▸ **Records contained in a dataset**:
▼
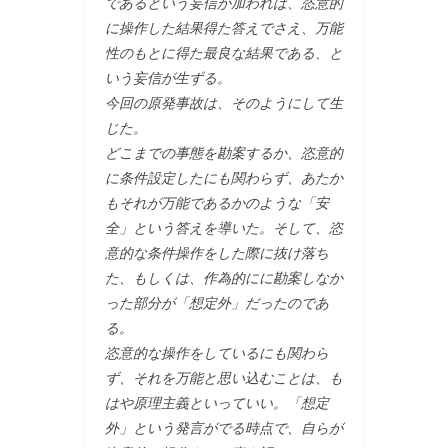
であるという妄信が加われば、恣意的
に操作した結果得た答えでさえ、万能
性のもとに得た最良な結果である、と
いう妄信が生ずる。
今回の原発事故は、そのようにして生
じた。
どこまでの事態を勘案するか、恣意的
に条件設定したにも関わらず、あたか
もそれが万能であるかのような「安
全」という答えを導いた。そして、恣
意的な条件操作をした際に抜け落ち
た、もしくは、作為的にに勘案しなか
った部分が「想定外」だったのであ
る。
恣意的な操作をしているにも関わら
ず、それを万能と思い込むことは、も
はや原理主義といっていい。「想定
外」という発言がでる時点で、自らが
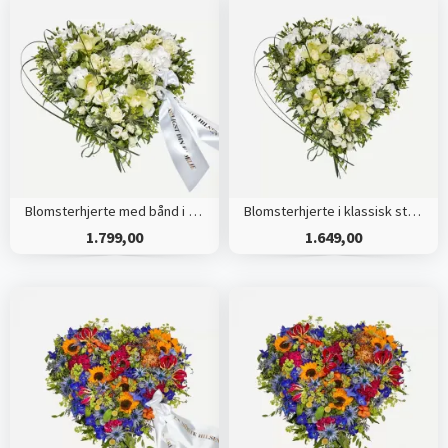
Blomsterhjerte med bånd i klassisk stil - creme
Blomsterhjerte i klassisk stil - creme
1.799,00
1.649,00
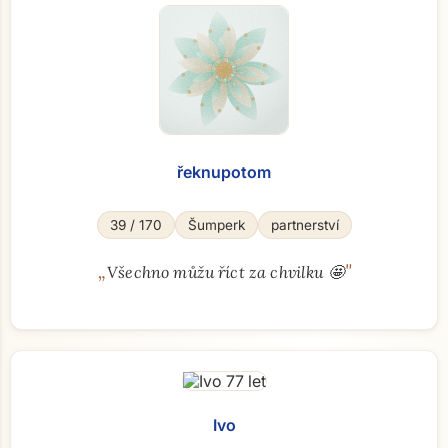
řeknupotom
39 / 170
Šumperk
partnerství
„
"
Všechno můžu říct za chvilku 🤩
Ivo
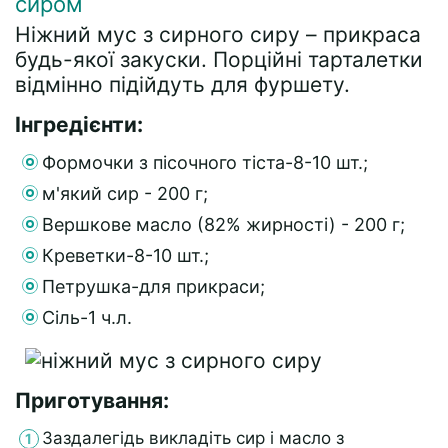
сиром
Ніжний мус з сирного сиру – прикраса
будь-якої закуски. Порційні тарталетки
відмінно підійдуть для фуршету.
Інгредієнти:
Формочки з пісочного тіста-8-10 шт.;
м'який сир - 200 г;
Вершкове масло (82% жирності) - 200 г;
Креветки-8-10 шт.;
Петрушка-для прикраси;
Сіль-1 ч.л.
Приготування:
Заздалегідь викладіть сир і масло з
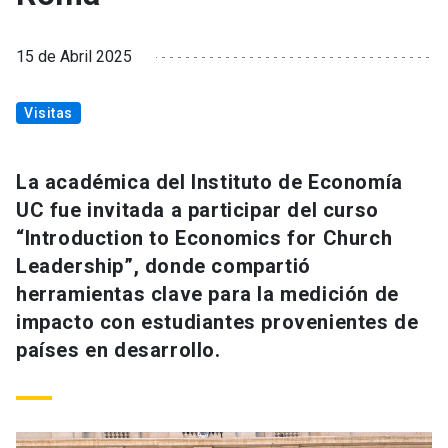
15 de Abril 2025
Visitas
La académica del Instituto de Economía
UC fue invitada a participar del curso
“Introduction to Economics for Church
Leadership”, donde compartió
herramientas clave para la medición de
impacto con estudiantes provenientes de
países en desarrollo.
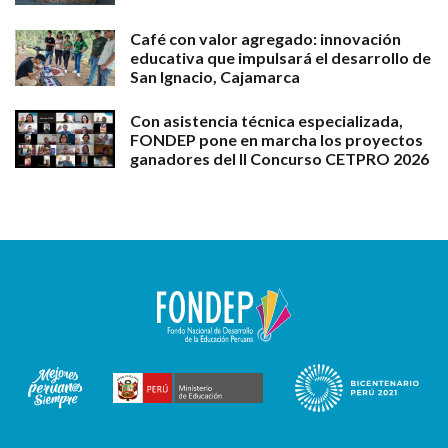
Café con valor agregado: innovación
educativa que impulsará el desarrollo de
San Ignacio, Cajamarca
Con asistencia técnica especializada,
FONDEP pone en marcha los proyectos
ganadores del II Concurso CETPRO 2026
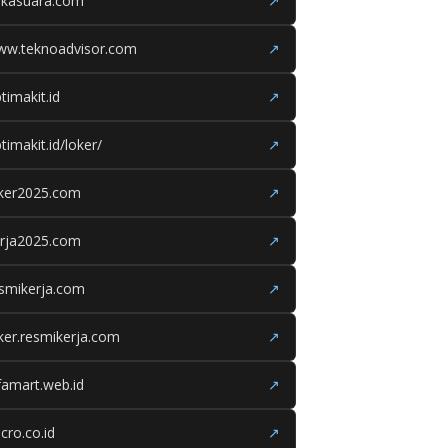
ukasuara.com
↗
ww.teknoadvisor.com
↗
timakit.id
↗
timakit.id/loker/
↗
oker2025.com
↗
erja2025.com
↗
smikerja.com
↗
ker.resmikerja.com
↗
famart.web.id
↗
cro.co.id
↗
▲
▸ **Task to complete**: In the data above, how many lines hold the word "stil"? Give only the number.

▸ **Reply**: 2